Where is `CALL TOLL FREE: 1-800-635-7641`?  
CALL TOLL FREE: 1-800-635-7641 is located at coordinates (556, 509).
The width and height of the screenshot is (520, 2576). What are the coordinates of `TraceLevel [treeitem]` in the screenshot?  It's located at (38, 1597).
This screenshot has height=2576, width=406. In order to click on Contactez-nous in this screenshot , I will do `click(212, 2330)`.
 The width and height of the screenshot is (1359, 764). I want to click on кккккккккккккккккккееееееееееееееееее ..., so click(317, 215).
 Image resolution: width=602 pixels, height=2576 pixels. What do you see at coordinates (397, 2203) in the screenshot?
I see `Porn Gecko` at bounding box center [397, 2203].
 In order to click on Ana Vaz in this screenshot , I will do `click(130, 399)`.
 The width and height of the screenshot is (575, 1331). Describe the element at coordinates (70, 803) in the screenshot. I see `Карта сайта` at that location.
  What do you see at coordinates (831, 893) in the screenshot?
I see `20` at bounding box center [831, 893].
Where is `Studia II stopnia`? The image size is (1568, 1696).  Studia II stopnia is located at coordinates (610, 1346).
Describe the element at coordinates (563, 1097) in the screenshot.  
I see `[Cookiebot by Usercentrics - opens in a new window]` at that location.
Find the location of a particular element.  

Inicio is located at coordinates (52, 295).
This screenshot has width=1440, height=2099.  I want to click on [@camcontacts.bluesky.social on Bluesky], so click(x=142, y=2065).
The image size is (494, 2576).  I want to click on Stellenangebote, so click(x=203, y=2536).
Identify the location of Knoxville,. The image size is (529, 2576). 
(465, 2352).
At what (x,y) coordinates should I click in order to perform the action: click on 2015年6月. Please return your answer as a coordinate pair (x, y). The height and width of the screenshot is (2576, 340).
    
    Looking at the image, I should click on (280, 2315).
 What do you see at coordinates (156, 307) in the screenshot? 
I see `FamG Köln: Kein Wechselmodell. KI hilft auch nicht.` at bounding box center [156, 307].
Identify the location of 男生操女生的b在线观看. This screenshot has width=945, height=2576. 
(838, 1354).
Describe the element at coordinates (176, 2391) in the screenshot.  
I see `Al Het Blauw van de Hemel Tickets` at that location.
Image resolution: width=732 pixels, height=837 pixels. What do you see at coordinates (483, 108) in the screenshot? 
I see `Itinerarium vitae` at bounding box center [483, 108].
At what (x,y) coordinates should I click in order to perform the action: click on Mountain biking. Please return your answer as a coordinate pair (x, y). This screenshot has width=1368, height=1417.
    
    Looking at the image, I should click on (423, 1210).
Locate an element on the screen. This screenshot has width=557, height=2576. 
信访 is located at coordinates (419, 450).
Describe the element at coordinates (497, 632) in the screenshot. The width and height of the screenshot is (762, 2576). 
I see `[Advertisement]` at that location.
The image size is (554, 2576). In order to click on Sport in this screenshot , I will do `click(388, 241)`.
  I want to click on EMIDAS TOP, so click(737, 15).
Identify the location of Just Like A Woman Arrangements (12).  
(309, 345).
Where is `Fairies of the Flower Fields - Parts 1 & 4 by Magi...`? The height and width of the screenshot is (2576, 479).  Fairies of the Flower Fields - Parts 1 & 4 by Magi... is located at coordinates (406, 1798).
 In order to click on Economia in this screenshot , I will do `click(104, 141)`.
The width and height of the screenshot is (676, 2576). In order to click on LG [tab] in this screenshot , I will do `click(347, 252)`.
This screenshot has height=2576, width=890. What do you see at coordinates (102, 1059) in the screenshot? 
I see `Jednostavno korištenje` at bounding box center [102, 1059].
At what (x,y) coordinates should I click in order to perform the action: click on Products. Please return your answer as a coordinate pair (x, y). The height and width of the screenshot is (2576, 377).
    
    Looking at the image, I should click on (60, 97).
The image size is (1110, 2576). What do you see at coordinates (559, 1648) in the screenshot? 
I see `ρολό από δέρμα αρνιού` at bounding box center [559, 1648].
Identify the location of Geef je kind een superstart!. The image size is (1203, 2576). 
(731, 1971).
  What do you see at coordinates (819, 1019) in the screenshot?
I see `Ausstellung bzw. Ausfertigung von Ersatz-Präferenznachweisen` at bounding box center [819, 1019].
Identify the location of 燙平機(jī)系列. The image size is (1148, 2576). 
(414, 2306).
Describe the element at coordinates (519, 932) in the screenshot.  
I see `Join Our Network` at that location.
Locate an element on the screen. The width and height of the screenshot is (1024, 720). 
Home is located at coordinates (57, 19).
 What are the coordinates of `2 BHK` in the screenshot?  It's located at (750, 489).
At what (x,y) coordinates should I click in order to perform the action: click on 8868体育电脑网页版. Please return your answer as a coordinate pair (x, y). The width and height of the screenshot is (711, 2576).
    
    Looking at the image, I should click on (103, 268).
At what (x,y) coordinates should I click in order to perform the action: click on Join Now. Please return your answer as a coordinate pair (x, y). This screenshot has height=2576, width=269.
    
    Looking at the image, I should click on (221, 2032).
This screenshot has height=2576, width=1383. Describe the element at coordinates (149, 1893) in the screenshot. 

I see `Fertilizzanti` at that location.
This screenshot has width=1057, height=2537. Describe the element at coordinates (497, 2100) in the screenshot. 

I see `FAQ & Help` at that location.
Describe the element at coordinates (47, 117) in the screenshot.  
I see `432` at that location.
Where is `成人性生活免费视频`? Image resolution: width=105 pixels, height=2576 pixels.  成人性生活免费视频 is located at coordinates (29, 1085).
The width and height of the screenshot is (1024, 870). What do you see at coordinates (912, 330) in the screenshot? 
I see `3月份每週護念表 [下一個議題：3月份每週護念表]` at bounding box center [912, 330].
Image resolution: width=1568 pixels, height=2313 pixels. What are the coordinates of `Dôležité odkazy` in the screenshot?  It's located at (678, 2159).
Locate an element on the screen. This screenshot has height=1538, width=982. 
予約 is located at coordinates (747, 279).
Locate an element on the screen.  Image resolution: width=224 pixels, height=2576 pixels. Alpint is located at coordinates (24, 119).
══════
Work task
Each of the records should be retyped exactly.

Exercise response
Where is `CALL TOLL FREE: 1-800-635-7641`?  
CALL TOLL FREE: 1-800-635-7641 is located at coordinates (556, 509).
The width and height of the screenshot is (520, 2576). What are the coordinates of `TraceLevel [treeitem]` in the screenshot?  It's located at (38, 1597).
This screenshot has height=2576, width=406. In order to click on Contactez-nous in this screenshot , I will do `click(212, 2330)`.
 The width and height of the screenshot is (1359, 764). I want to click on кккккккккккккккккккееееееееееееееееее ..., so click(317, 215).
 Image resolution: width=602 pixels, height=2576 pixels. What do you see at coordinates (397, 2203) in the screenshot?
I see `Porn Gecko` at bounding box center [397, 2203].
 In order to click on Ana Vaz in this screenshot , I will do `click(130, 399)`.
 The width and height of the screenshot is (575, 1331). Describe the element at coordinates (70, 803) in the screenshot. I see `Карта сайта` at that location.
  What do you see at coordinates (831, 893) in the screenshot?
I see `20` at bounding box center [831, 893].
Where is `Studia II stopnia`? The image size is (1568, 1696).  Studia II stopnia is located at coordinates (610, 1346).
Describe the element at coordinates (563, 1097) in the screenshot.  
I see `[Cookiebot by Usercentrics - opens in a new window]` at that location.
Find the location of a particular element.  

Inicio is located at coordinates (52, 295).
This screenshot has width=1440, height=2099.  I want to click on [@camcontacts.bluesky.social on Bluesky], so click(x=142, y=2065).
The image size is (494, 2576).  I want to click on Stellenangebote, so click(x=203, y=2536).
Identify the location of Knoxville,. The image size is (529, 2576). 
(465, 2352).
At what (x,y) coordinates should I click in order to perform the action: click on 2015年6月. Please return your answer as a coordinate pair (x, y). The height and width of the screenshot is (2576, 340).
    
    Looking at the image, I should click on (280, 2315).
 What do you see at coordinates (156, 307) in the screenshot? 
I see `FamG Köln: Kein Wechselmodell. KI hilft auch nicht.` at bounding box center [156, 307].
Identify the location of 男生操女生的b在线观看. This screenshot has width=945, height=2576. 
(838, 1354).
Describe the element at coordinates (176, 2391) in the screenshot.  
I see `Al Het Blauw van de Hemel Tickets` at that location.
Image resolution: width=732 pixels, height=837 pixels. What do you see at coordinates (483, 108) in the screenshot? 
I see `Itinerarium vitae` at bounding box center [483, 108].
At what (x,y) coordinates should I click in order to perform the action: click on Mountain biking. Please return your answer as a coordinate pair (x, y). This screenshot has width=1368, height=1417.
    
    Looking at the image, I should click on (423, 1210).
Locate an element on the screen. This screenshot has width=557, height=2576. 
信访 is located at coordinates (419, 450).
Describe the element at coordinates (497, 632) in the screenshot. The width and height of the screenshot is (762, 2576). 
I see `[Advertisement]` at that location.
The image size is (554, 2576). In order to click on Sport in this screenshot , I will do `click(388, 241)`.
  I want to click on EMIDAS TOP, so click(737, 15).
Identify the location of Just Like A Woman Arrangements (12).  
(309, 345).
Where is `Fairies of the Flower Fields - Parts 1 & 4 by Magi...`? The height and width of the screenshot is (2576, 479).  Fairies of the Flower Fields - Parts 1 & 4 by Magi... is located at coordinates (406, 1798).
 In order to click on Economia in this screenshot , I will do `click(104, 141)`.
The width and height of the screenshot is (676, 2576). In order to click on LG [tab] in this screenshot , I will do `click(347, 252)`.
This screenshot has height=2576, width=890. What do you see at coordinates (102, 1059) in the screenshot? 
I see `Jednostavno korištenje` at bounding box center [102, 1059].
At what (x,y) coordinates should I click in order to perform the action: click on Products. Please return your answer as a coordinate pair (x, y). The height and width of the screenshot is (2576, 377).
    
    Looking at the image, I should click on (60, 97).
The image size is (1110, 2576). What do you see at coordinates (559, 1648) in the screenshot? 
I see `ρολό από δέρμα αρνιού` at bounding box center [559, 1648].
Identify the location of Geef je kind een superstart!. The image size is (1203, 2576). 
(731, 1971).
  What do you see at coordinates (819, 1019) in the screenshot?
I see `Ausstellung bzw. Ausfertigung von Ersatz-Präferenznachweisen` at bounding box center [819, 1019].
Identify the location of 燙平機(jī)系列. The image size is (1148, 2576). 
(414, 2306).
Describe the element at coordinates (519, 932) in the screenshot.  
I see `Join Our Network` at that location.
Locate an element on the screen. The width and height of the screenshot is (1024, 720). 
Home is located at coordinates (57, 19).
 What are the coordinates of `2 BHK` in the screenshot?  It's located at (750, 489).
At what (x,y) coordinates should I click in order to perform the action: click on 8868体育电脑网页版. Please return your answer as a coordinate pair (x, y). The width and height of the screenshot is (711, 2576).
    
    Looking at the image, I should click on (103, 268).
At what (x,y) coordinates should I click in order to perform the action: click on Join Now. Please return your answer as a coordinate pair (x, y). This screenshot has height=2576, width=269.
    
    Looking at the image, I should click on (221, 2032).
This screenshot has height=2576, width=1383. Describe the element at coordinates (149, 1893) in the screenshot. 

I see `Fertilizzanti` at that location.
This screenshot has width=1057, height=2537. Describe the element at coordinates (497, 2100) in the screenshot. 

I see `FAQ & Help` at that location.
Describe the element at coordinates (47, 117) in the screenshot.  
I see `432` at that location.
Where is `成人性生活免费视频`? Image resolution: width=105 pixels, height=2576 pixels.  成人性生活免费视频 is located at coordinates (29, 1085).
The width and height of the screenshot is (1024, 870). What do you see at coordinates (912, 330) in the screenshot? 
I see `3月份每週護念表 [下一個議題：3月份每週護念表]` at bounding box center [912, 330].
Image resolution: width=1568 pixels, height=2313 pixels. What are the coordinates of `Dôležité odkazy` in the screenshot?  It's located at (678, 2159).
Locate an element on the screen. This screenshot has height=1538, width=982. 
予約 is located at coordinates (747, 279).
Locate an element on the screen.  Image resolution: width=224 pixels, height=2576 pixels. Alpint is located at coordinates (24, 119).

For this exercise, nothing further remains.